Un jour, j'ai compris qu'il fallait attendre que l'enfance passe et je me suis projetée sur l'après violence. J'ai appris à ne pas pleurer, à ne pas montrer mes émotions, à présenter un profil lisse. Les larmes jaillissaient à l'intérieur de moi, complètement invisibles.

* * *

En janvier 2017, la France a failli devenir le 52e pays à interdire les châtiments corporels envers les enfants. Des parlementaires Les Républicains ont saisi le Conseil constitutionnel pour en invalider l'interdiction. Elle n'a donc pas rejoint les 21 pays sur 28 que compte l'Union européenne qui interdisent "tout traitement cruel, dégradant ou humiliant".

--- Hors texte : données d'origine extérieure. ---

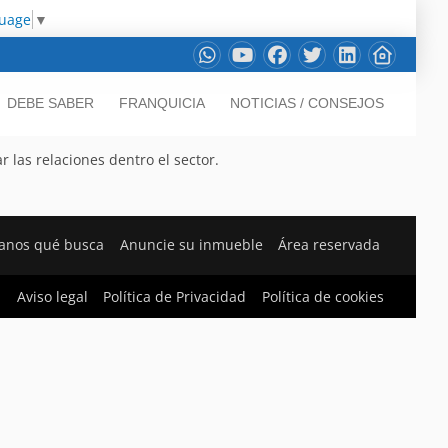
guage
▼
DEBE SABER
FRANQUICIA
NOTICIAS / CONSEJOS
 las relaciones dentro el sector.
anos qué busca
Anuncie su inmueble
Área reservada
Aviso legal
Política de Privacidad
Política de cookies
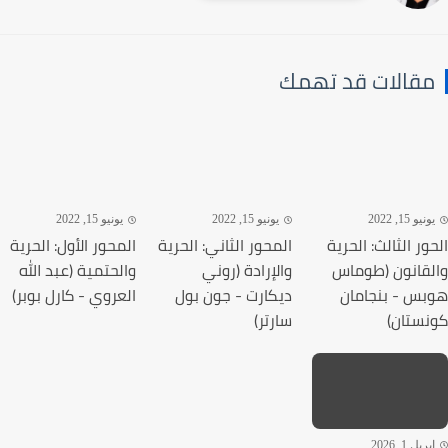
قالات قد تهمك
يو 15, 2022
يونيو 15, 2022
يونيو 15, 2022
ور الثالث: الحرية
المحور الثاني: الحرية
المحور الأول: الحرية
قانون (طوماس
والإرادة (روني
والحتمية (عبد الله
س - بنجامان
ديكارت - جون بول
العروي - كارل بوبر)
ستان)
سارتر)
يل 1, 2026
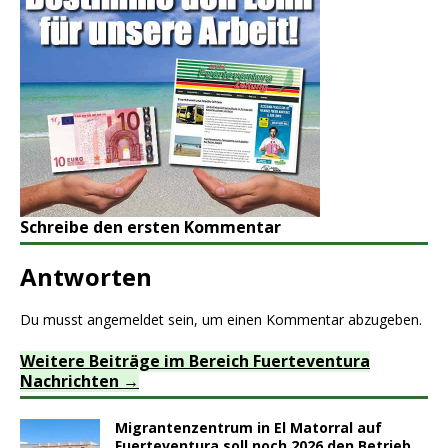
Schreibe den ersten Kommentar
Antworten
Du musst
angemeldet
sein, um einen Kommentar abzugeben.
Weitere Beiträge im Bereich Fuerteventura
Nachrichten
Migrantenzentrum in El Matorral auf
Fuerteventura soll noch 2026 den Betrieb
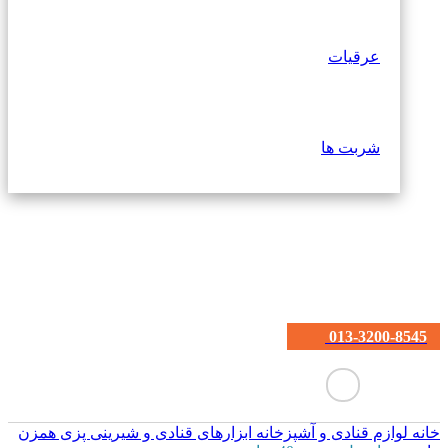
عرقیات
شربت ها
013-3200-8545
خانه
لوازم قنادی و آشپزخانه
ابزارهای قنادی و شیرینی پزی
همزن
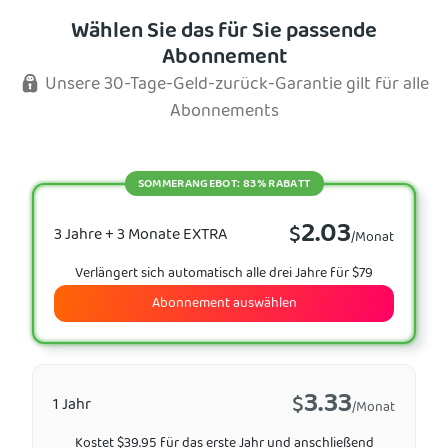
Wählen Sie das für Sie passende
Abonnement
Unsere 30-Tage-Geld-zurück-Garantie gilt für alle
Abonnements
SOMMERANGEBOT: 83% RABATT
2.03
$
3 Jahre + 3 Monate EXTRA
/Monat
Verlängert sich automatisch alle drei Jahre für $79
Abonnement auswählen
3.33
$
1 Jahr
/Monat
Kostet $39.95 für das erste Jahr und anschließend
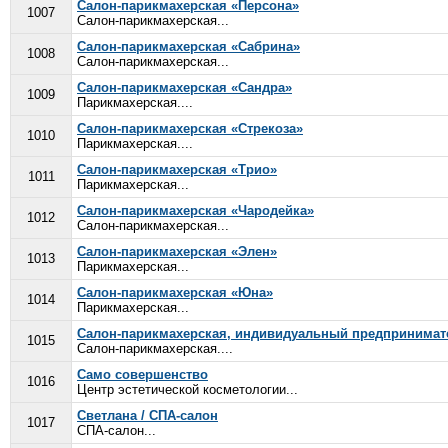
Салон-парикмахерская «Персона»
1007
Салон-парикмахерская...
Салон-парикмахерская «Сабрина»
1008
Салон-парикмахерская...
Салон-парикмахерская «Сандра»
1009
Парикмахерская....
Салон-парикмахерская «Стрекоза»
1010
Парикмахерская....
Салон-парикмахерская «Трио»
1011
Парикмахерская...
Салон-парикмахерская «Чародейка»
1012
Салон-парикмахерская...
Салон-парикмахерская «Элен»
1013
Парикмахерская...
Салон-парикмахерская «Юна»
1014
Парикмахерская...
Салон-парикмахерская, индивидуальный предпринимате
1015
Салон-парикмахерская....
Само совершенство
1016
Центр эстетической косметологии...
Светлана / СПА-салон
1017
СПА-салон...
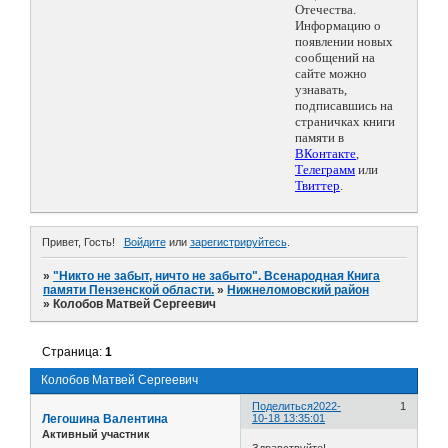
Отечества.
Информацию о
появлении новых
сообщений на
сайте можно
узнавать,
подписавшись на
страничках книги
памяти в
ВКонтакте
,
Телеграмм
или
Твиттер
.
Привет, Гость!
Войдите
или
зарегистрируйтесь
.
»
"Никто не забыт, ничто не забыто". Всенародная Книга
памяти Пензенской области.
»
Нижнеломовский район
»
Колобов Матвей Сергеевич
Страница:
1
Колобов Матвей Сергеевич
Поделиться
2022-
1
Легошина Валентина
10-18 13:35:01
Активный участник
Здравствуйте!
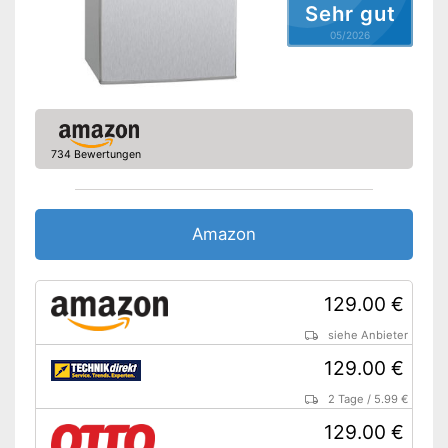
Sehr gut
05/2026
734 Bewertungen
Amazon
129.00 €
siehe Anbieter
129.00 €
2 Tage
/
5.99 €
129.00 €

En mars 2018, à l'Assemblée nationale, une nouvelle démarche est entreprise pour prendre en compte les droits de l'enfant. En effet, Maud Petit, députée du Val-de-Marne, et François-Michel Lambert, député des Bouches-du-Rhône, ont déposé une proposition de loi pour proscrire l'éducation par la violence. Un groupe d'étude "Droits de l'enfant et protection de la jeunesse" est constitué sous la direction des députées Alexandra Louis et Maud Petit.

Les associations qui militent pour le respect des droits de l'enfant, les scientifiques qui sans cesse nous alertent sur les graves conséquences d'une telle éducation, verront-ils bientôt leurs efforts récompensés ? Nos enfants vont-ils enfin être protégés ? Nous en saurons davantage en mai 2018.